= Saved data entries =

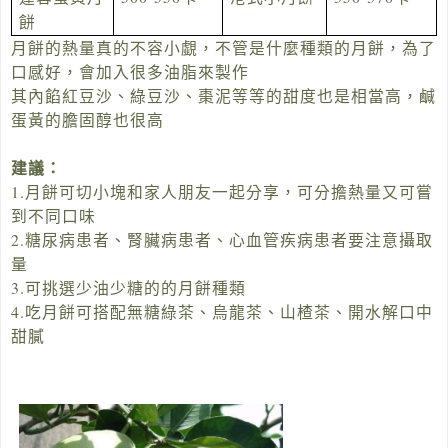
餅
月餅的熱量真的不容小覷，不管是什麼種類的月餅，為了
口感好，會加入很多油脂來製作
其內餡紅豆沙、綠豆沙、棗泥等等的甜度也是相當高，鹹
蛋黃的膽固醇也很高
建議：
1.月餅可切小塊和家人朋友一起分享，可分擔熱量又可嘗
到不同口味
2.糖尿病患者、腎臟病患者、心血管疾病患者要注意攝取
量
3.可挑選少油少糖的的月餅種類
4.吃月餅可搭配無糖綠茶、烏龍茶、山楂茶、開水解口中
甜膩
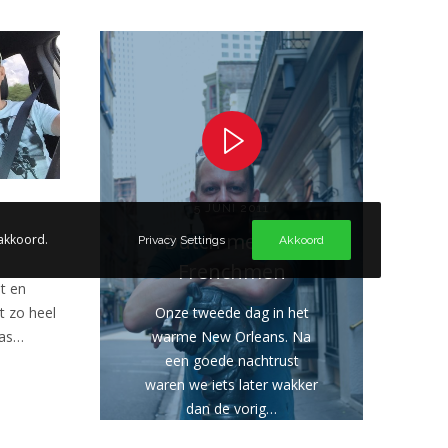
5 JUNI 2011
Dutch men on
 akkoord.
Privacy Settings
Akkoord
Frenchmen
at en
t zo heel
Onze tweede dag in het
was…
warme New Orleans. Na
een goede nachtrust
waren we iets later wakker
dan de vorig…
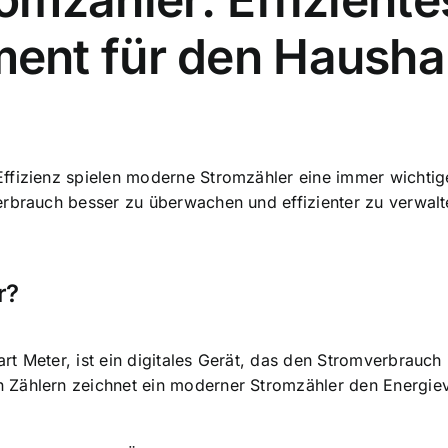
nt für den Hausha
ffizienz spielen
moderne Stromzähler eine immer wichtige
erbrauch besser zu überwachen
und effizienter zu verwal
r?
rt Meter, ist ein digitales Gerät, das den Stromverbrauc
 Zählern zeichnet ein moderner Stromzähler den Energiev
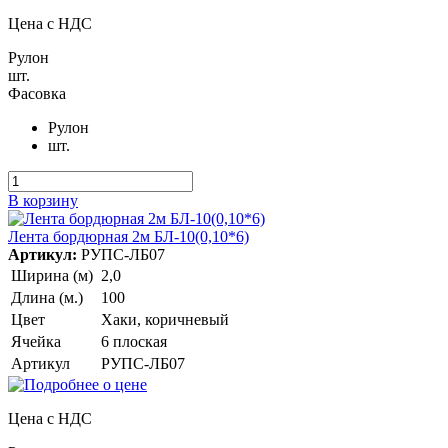
Цена с НДС
Рулон
шт.
Фасовка
Рулон
шт.
В корзину
Лента бордюрная 2м БЛ-10(0,10*6)
Артикул:
РУПС-ЛБ07
Ширина (м)
2,0
Длина (м.)
100
Цвет
Хаки, коричневый
Ячейка
6 плоская
Артикул
РУПС-ЛБ07
Цена с НДС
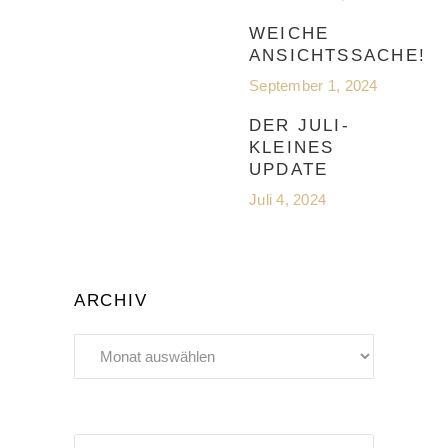
WEICHE
ANSICHTSSACHE!
September 1, 2024
DER JULI-
KLEINES
UPDATE
Juli 4, 2024
ARCHIV
Archiv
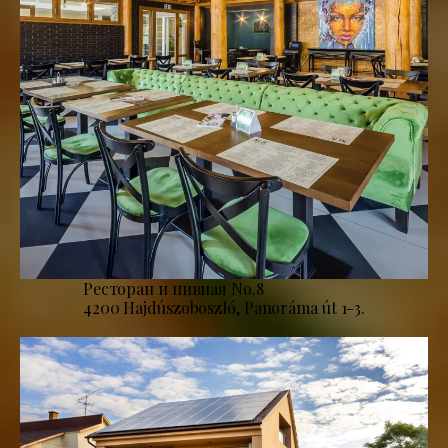
Ресторан и пивная No.8
4200 Hajdúszoboszló, Panoráma út 1-3.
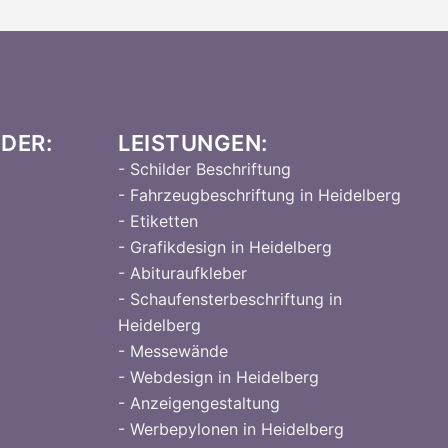
DER:
LEISTUNGEN:
- Schilder Beschriftung
- Fahrzeugbeschriftung in Heidelberg
- Etiketten
- Grafikdesign in Heidelberg
- Abituraufkleber
- Schaufensterbeschriftung in
Heidelberg
- Messewände
- Webdesign in Heidelberg
- Anzeigengestaltung
- Werbepylonen in Heidelberg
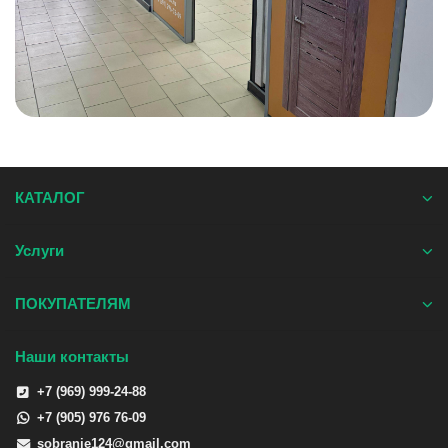
КАТАЛОГ
Услуги
ПОКУПАТЕЛЯМ
Наши контакты
+7 (969) 999-24-88
+7 (905) 976 76-09
sobranie124@gmail.com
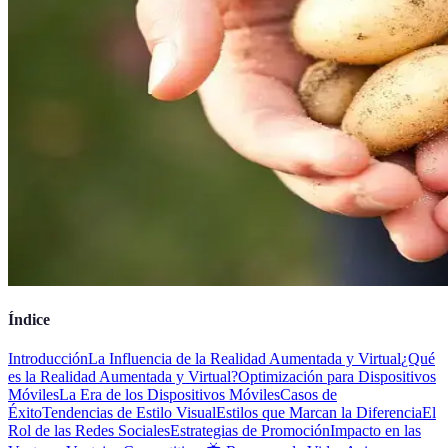
Índice
Introducción
La Influencia de la Realidad Aumentada y Virtual
¿Qué
es la Realidad Aumentada y Virtual?
Optimización para Dispositivos
Móviles
La Era de los Dispositivos Móviles
Casos de
Éxito
Tendencias de Estilo Visual
Estilos que Marcan la Diferencia
El
Rol de las Redes Sociales
Estrategias de Promoción
Impacto en las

= Exercise description =
Word for word, set down every record, keeping the images out.

= Result of this exercise =
餅
月餅的熱量真的不容小覷，不管是什麼種類的月餅，為了
口感好，會加入很多油脂來製作
其內餡紅豆沙、綠豆沙、棗泥等等的甜度也是相當高，鹹
蛋黃的膽固醇也很高
建議：
1.月餅可切小塊和家人朋友一起分享，可分擔熱量又可嘗
到不同口味
2.糖尿病患者、腎臟病患者、心血管疾病患者要注意攝取
量
3.可挑選少油少糖的的月餅種類
4.吃月餅可搭配無糖綠茶、烏龍茶、山楂茶、開水解口中
甜膩
5 JUNI 2011
Dutch men on
 akkoord.
Privacy Settings
Akkoord
Frenchmen
at en
t zo heel
Onze tweede dag in het
was…
warme New Orleans. Na
een goede nachtrust
waren we iets later wakker
dan de vorig…
nt für den Hausha
ffizienz spielen
moderne Stromzähler eine immer wichtige
erbrauch besser zu überwachen
und effizienter zu verwal
r?
rt Meter, ist ein digitales Gerät, das den Stromverbrauc
 Zählern zeichnet ein moderner Stromzähler den Energiev
Цена с НДС
Рулон
шт.
Фасовка
Рулон
шт.
В корзину
Лента бордюрная 2м БЛ-10(0,10*6)
Артикул:
РУПС-ЛБ07
Ширина (м)
2,0
Длина (м.)
100
Цвет
Хаки, коричневый
Ячейка
6 плоская
Артикул
РУПС-ЛБ07
Цена с НДС
WEICHE
ANSICHTSSACHE!
September 1, 2024
DER JULI-
KLEINES
UPDATE
Juli 4, 2024
ARCHIV
Archiv
Ресторан и пивная No.8
4200 Hajdúszoboszló, Panoráma út 1-3.
DER:
LEISTUNGEN:
- Schilder Beschriftung
- Fahrzeugbeschriftung in Heidelberg
- Etiketten
- Grafikdesign in Heidelberg
- Abituraufkleber
- Schaufensterbeschriftung in
Heidelberg
- Messewände
- Webdesign in Heidelberg
- Anzeigengestaltung
- Werbepylonen in Heidelberg
КАТАЛОГ
Услуги
ПОКУПАТЕЛЯМ
Наши контакты
+7 (969) 999-24-88
+7 (905) 976 76-09
sobranie124@gmail.com
Índice
Introducción
La Influencia de la Realidad Aumentada y Virtual
¿Qué
es la Realidad Aumentada y Virtual?
Optimización para Dispositivos
Móviles
La Era de los Dispositivos Móviles
Casos de
Éxito
Tendencias de Estilo Visual
Estilos que Marcan la Diferencia
El
Rol de las Redes Sociales
Estrategias de Promoción
Impacto en las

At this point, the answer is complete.